Information given:
○ ○ ○ ○ ○ ○ ○

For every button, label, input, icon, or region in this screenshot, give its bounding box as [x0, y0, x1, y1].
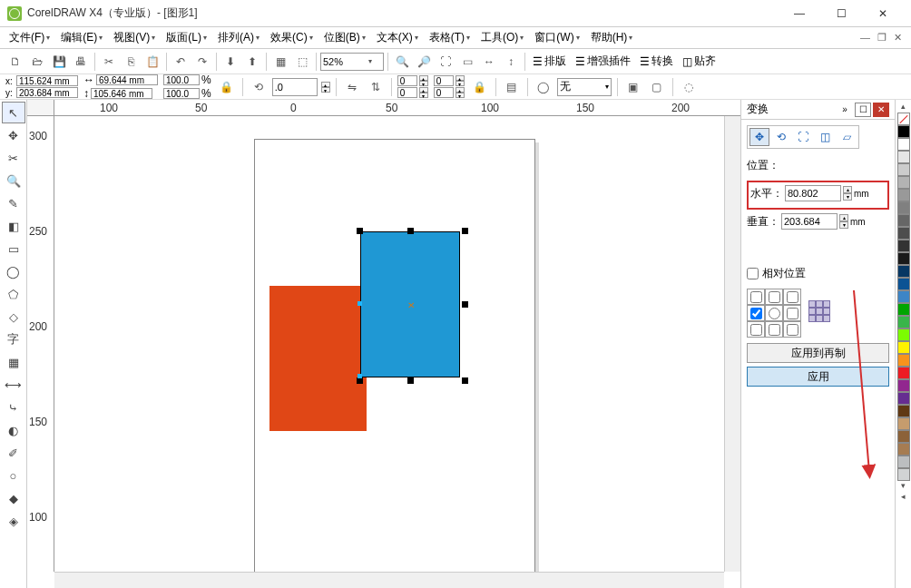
y-input[interactable] [16, 87, 78, 98]
swatch[interactable] [897, 430, 910, 443]
swatch[interactable] [897, 240, 910, 252]
mode-rotate-icon[interactable]: ⟲ [771, 128, 791, 146]
shape-rect-orange[interactable] [269, 286, 367, 431]
minimize-button[interactable]: — [779, 0, 820, 27]
swatch[interactable] [897, 354, 910, 367]
vert-up[interactable]: ▴ [839, 214, 848, 221]
swatch[interactable] [897, 265, 910, 278]
text-tool[interactable]: 字 [2, 328, 25, 350]
save-button[interactable]: 💾 [49, 52, 69, 72]
zoom-in-icon[interactable]: 🔍 [392, 52, 412, 72]
menu-tools[interactable]: 工具(O)▾ [477, 28, 527, 47]
typeset-button[interactable]: ☰排版 [529, 54, 570, 69]
corner-input-3[interactable] [434, 75, 454, 86]
redo-button[interactable]: ↷ [192, 52, 212, 72]
anchor-br[interactable] [787, 324, 798, 336]
menu-layout[interactable]: 版面(L)▾ [162, 28, 211, 47]
corner-input-1[interactable] [397, 75, 417, 86]
to-front-icon[interactable]: ▣ [623, 77, 643, 97]
scale-x-input[interactable] [163, 74, 200, 85]
basic-shapes-tool[interactable]: ◇ [2, 306, 25, 328]
swatch[interactable] [897, 443, 910, 456]
menu-edit[interactable]: 编辑(E)▾ [57, 28, 106, 47]
shape-tool[interactable]: ✥ [2, 124, 25, 146]
paste-button[interactable]: 📋 [142, 52, 162, 72]
rotation-input[interactable] [272, 78, 318, 96]
menu-table[interactable]: 表格(T)▾ [426, 28, 474, 47]
swatch[interactable] [897, 189, 910, 201]
to-back-icon[interactable]: ▢ [647, 77, 667, 97]
swatch[interactable] [897, 367, 910, 379]
table-tool[interactable]: ▦ [2, 351, 25, 373]
palette-down-icon[interactable]: ▾ [897, 481, 910, 492]
ruler-corner[interactable] [27, 100, 54, 116]
export-button[interactable]: ⬆ [242, 52, 262, 72]
mirror-h-icon[interactable]: ⇋ [342, 77, 362, 97]
import-button[interactable]: ⬇ [220, 52, 240, 72]
menu-arrange[interactable]: 排列(A)▾ [214, 28, 263, 47]
eyedropper-tool[interactable]: ✐ [2, 442, 25, 464]
cut-button[interactable]: ✂ [99, 52, 119, 72]
swatch[interactable] [897, 316, 910, 328]
scrollbar-horizontal[interactable] [54, 572, 724, 588]
new-button[interactable]: 🗋 [5, 52, 25, 72]
swatch[interactable] [897, 163, 910, 176]
copy-button[interactable]: ⎘ [121, 52, 141, 72]
welcome-button[interactable]: ⬚ [292, 52, 312, 72]
open-button[interactable]: 🗁 [27, 52, 47, 72]
anchor-bl[interactable] [750, 324, 762, 336]
menu-effects[interactable]: 效果(C)▾ [267, 28, 317, 47]
snapto-button[interactable]: ◫贴齐 [679, 54, 720, 69]
scale-y-input[interactable] [163, 88, 200, 99]
zoom-out-icon[interactable]: 🔎 [414, 52, 434, 72]
docker-expand-icon[interactable]: ☐ [855, 103, 871, 117]
sel-handle-nw[interactable] [357, 228, 363, 234]
mode-size-icon[interactable]: ◫ [815, 128, 835, 146]
close-button[interactable]: ✕ [862, 0, 904, 27]
mirror-v-icon[interactable]: ⇅ [366, 77, 386, 97]
swatch[interactable] [897, 379, 910, 392]
anchor-tc[interactable] [769, 291, 780, 303]
enhance-button[interactable]: ☰增强插件 [572, 54, 634, 69]
sel-handle-e[interactable] [462, 301, 468, 308]
swatch[interactable] [897, 214, 910, 227]
sel-handle-w[interactable] [358, 301, 362, 306]
swatch[interactable] [897, 151, 910, 163]
freehand-tool[interactable]: ✎ [2, 192, 25, 214]
menu-file[interactable]: 文件(F)▾ [5, 28, 54, 47]
relative-checkbox[interactable] [747, 268, 759, 279]
sel-handle-n[interactable] [407, 228, 414, 234]
maximize-button[interactable]: ☐ [820, 0, 862, 27]
corner-input-4[interactable] [434, 87, 454, 98]
rot-down[interactable]: ▾ [321, 87, 330, 93]
anchor-bc[interactable] [769, 324, 780, 336]
canvas[interactable]: ✕ [54, 116, 724, 572]
ellipse-tool[interactable]: ◯ [2, 260, 25, 282]
blend-tool[interactable]: ◐ [2, 419, 25, 441]
ruler-vertical[interactable]: 300 250 200 150 100 [27, 116, 54, 572]
interactive-fill-tool[interactable]: ◈ [2, 510, 25, 532]
swatch[interactable] [897, 456, 910, 468]
apply-duplicate-button[interactable]: 应用到再制 [747, 343, 889, 363]
anchor-mr[interactable] [787, 308, 798, 319]
zoom-tool[interactable]: 🔍 [2, 170, 25, 191]
zoom-height-icon[interactable]: ↕ [501, 52, 521, 72]
anchor-tr[interactable] [787, 291, 798, 303]
corner-lock-icon[interactable]: 🔒 [470, 77, 490, 97]
rectangle-tool[interactable]: ▭ [2, 238, 25, 260]
lock-ratio-icon[interactable]: 🔒 [217, 77, 237, 97]
docker-collapse-icon[interactable]: » [837, 103, 853, 117]
horiz-down[interactable]: ▾ [843, 193, 852, 201]
swatch[interactable] [897, 328, 910, 341]
mode-skew-icon[interactable]: ▱ [837, 128, 857, 146]
swatch[interactable] [897, 227, 910, 240]
sel-handle-se[interactable] [462, 377, 468, 384]
fill-tool[interactable]: ◆ [2, 487, 25, 509]
swatch[interactable] [897, 125, 910, 138]
menu-text[interactable]: 文本(X)▾ [373, 28, 422, 47]
apply-button[interactable]: 应用 [747, 367, 889, 387]
outline-tool[interactable]: ○ [2, 465, 25, 486]
zoom-drop-icon[interactable]: ▾ [368, 57, 372, 65]
corner-input-2[interactable] [397, 87, 417, 98]
mdi-close[interactable]: ✕ [894, 32, 902, 44]
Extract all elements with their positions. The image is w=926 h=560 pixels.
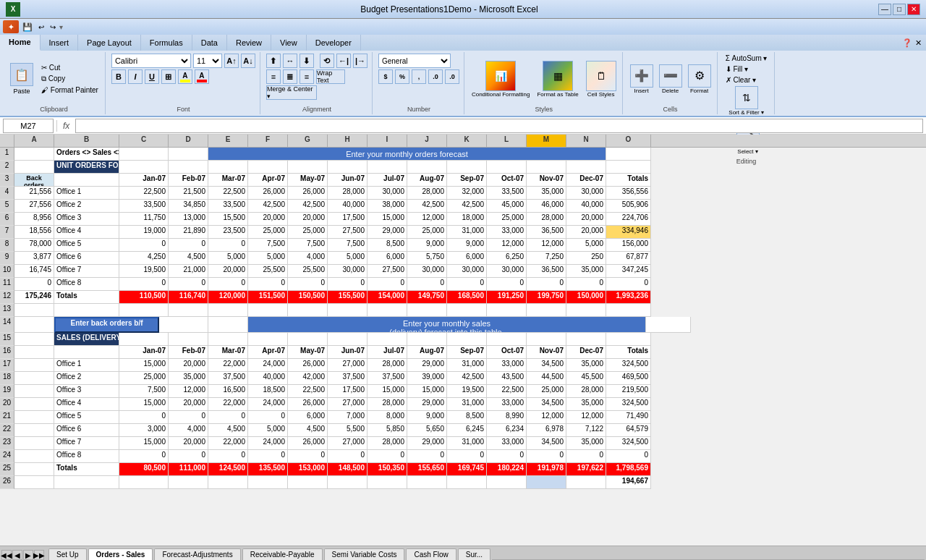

○ ○ ○ ○ ○ ○ ○

Task objective:
Copy everything in the records above except the pictures, exactly as written.

Finished task:
For every button, label, input, icon, or region in this screenshot, give its bounding box as [x0, y0, x1, y1].
y-input[interactable] [16, 87, 78, 98]
swatch[interactable] [897, 430, 910, 443]
swatch[interactable] [897, 240, 910, 252]
mode-rotate-icon[interactable]: ⟲ [771, 128, 791, 146]
shape-rect-orange[interactable] [269, 286, 367, 431]
minimize-button[interactable]: — [779, 0, 820, 27]
swatch[interactable] [897, 354, 910, 367]
vert-up[interactable]: ▴ [839, 214, 848, 221]
swatch[interactable] [897, 265, 910, 278]
text-tool[interactable]: 字 [2, 328, 25, 350]
save-button[interactable]: 💾 [49, 52, 69, 72]
zoom-in-icon[interactable]: 🔍 [392, 52, 412, 72]
menu-tools[interactable]: 工具(O)▾ [477, 28, 527, 47]
typeset-button[interactable]: ☰排版 [529, 54, 570, 69]
corner-input-3[interactable] [434, 75, 454, 86]
redo-button[interactable]: ↷ [192, 52, 212, 72]
anchor-br[interactable] [787, 324, 798, 336]
menu-layout[interactable]: 版面(L)▾ [162, 28, 211, 47]
corner-input-1[interactable] [397, 75, 417, 86]
to-front-icon[interactable]: ▣ [623, 77, 643, 97]
scale-x-input[interactable] [163, 74, 200, 85]
basic-shapes-tool[interactable]: ◇ [2, 306, 25, 328]
swatch[interactable] [897, 443, 910, 456]
menu-edit[interactable]: 编辑(E)▾ [57, 28, 106, 47]
shape-tool[interactable]: ✥ [2, 124, 25, 146]
paste-button[interactable]: 📋 [142, 52, 162, 72]
rotation-input[interactable] [272, 78, 318, 96]
menu-table[interactable]: 表格(T)▾ [426, 28, 474, 47]
swatch[interactable] [897, 189, 910, 201]
to-back-icon[interactable]: ▢ [647, 77, 667, 97]
swatch[interactable] [897, 367, 910, 379]
table-tool[interactable]: ▦ [2, 351, 25, 373]
palette-down-icon[interactable]: ▾ [897, 481, 910, 492]
ruler-corner[interactable] [27, 100, 54, 116]
export-button[interactable]: ⬆ [242, 52, 262, 72]
mirror-h-icon[interactable]: ⇋ [342, 77, 362, 97]
import-button[interactable]: ⬇ [220, 52, 240, 72]
menu-arrange[interactable]: 排列(A)▾ [214, 28, 263, 47]
eyedropper-tool[interactable]: ✐ [2, 442, 25, 464]
cut-button[interactable]: ✂ [99, 52, 119, 72]
swatch[interactable] [897, 316, 910, 328]
scrollbar-horizontal[interactable] [54, 572, 724, 588]
new-button[interactable]: 🗋 [5, 52, 25, 72]
swatch[interactable] [897, 163, 910, 176]
copy-button[interactable]: ⎘ [121, 52, 141, 72]
welcome-button[interactable]: ⬚ [292, 52, 312, 72]
open-button[interactable]: 🗁 [27, 52, 47, 72]
anchor-bl[interactable] [750, 324, 762, 336]
menu-effects[interactable]: 效果(C)▾ [267, 28, 317, 47]
snapto-button[interactable]: ◫贴齐 [679, 54, 720, 69]
scale-y-input[interactable] [163, 88, 200, 99]
zoom-out-icon[interactable]: 🔎 [414, 52, 434, 72]
docker-expand-icon[interactable]: ☐ [855, 103, 871, 117]
sel-handle-nw[interactable] [357, 228, 363, 234]
mode-size-icon[interactable]: ◫ [815, 128, 835, 146]
close-button[interactable]: ✕ [862, 0, 904, 27]
mirror-v-icon[interactable]: ⇅ [366, 77, 386, 97]
swatch[interactable] [897, 379, 910, 392]
anchor-tc[interactable] [769, 291, 780, 303]
enhance-button[interactable]: ☰增强插件 [572, 54, 634, 69]
sel-handle-e[interactable] [462, 301, 468, 308]
swatch[interactable] [897, 214, 910, 227]
sel-handle-w[interactable] [358, 301, 362, 306]
swatch[interactable] [897, 151, 910, 163]
freehand-tool[interactable]: ✎ [2, 192, 25, 214]
menu-file[interactable]: 文件(F)▾ [5, 28, 54, 47]
relative-checkbox[interactable] [747, 268, 759, 279]
sel-handle-n[interactable] [407, 228, 414, 234]
maximize-button[interactable]: ☐ [820, 0, 862, 27]
corner-input-4[interactable] [434, 87, 454, 98]
rot-down[interactable]: ▾ [321, 87, 330, 93]
anchor-bc[interactable] [769, 324, 780, 336]
canvas[interactable]: ✕ [54, 116, 724, 572]
ellipse-tool[interactable]: ◯ [2, 260, 25, 282]
blend-tool[interactable]: ◐ [2, 419, 25, 441]
ruler-vertical[interactable]: 300 250 200 150 100 [27, 116, 54, 572]
interactive-fill-tool[interactable]: ◈ [2, 510, 25, 532]
swatch[interactable] [897, 456, 910, 468]
apply-duplicate-button[interactable]: 应用到再制 [747, 343, 889, 363]
anchor-mr[interactable] [787, 308, 798, 319]
zoom-tool[interactable]: 🔍 [2, 170, 25, 191]
zoom-height-icon[interactable]: ↕ [501, 52, 521, 72]
anchor-tr[interactable] [787, 291, 798, 303]
corner-lock-icon[interactable]: 🔒 [470, 77, 490, 97]
rectangle-tool[interactable]: ▭ [2, 238, 25, 260]
lock-ratio-icon[interactable]: 🔒 [217, 77, 237, 97]
docker-collapse-icon[interactable]: » [837, 103, 853, 117]
horiz-down[interactable]: ▾ [843, 193, 852, 201]
swatch[interactable] [897, 328, 910, 341]
mode-skew-icon[interactable]: ▱ [837, 128, 857, 146]
swatch[interactable] [897, 227, 910, 240]
sel-handle-se[interactable] [462, 377, 468, 384]
fill-tool[interactable]: ◆ [2, 487, 25, 509]
swatch[interactable] [897, 125, 910, 138]
menu-text[interactable]: 文本(X)▾ [373, 28, 422, 47]
apply-button[interactable]: 应用 [747, 367, 889, 387]
outline-tool[interactable]: ○ [2, 465, 25, 486]
zoom-drop-icon[interactable]: ▾ [368, 57, 372, 65]
corner-input-2[interactable] [397, 87, 417, 98]
mdi-close[interactable]: ✕ [894, 32, 902, 44]
Extract all elements with their positions. The image is w=926 h=560 pixels.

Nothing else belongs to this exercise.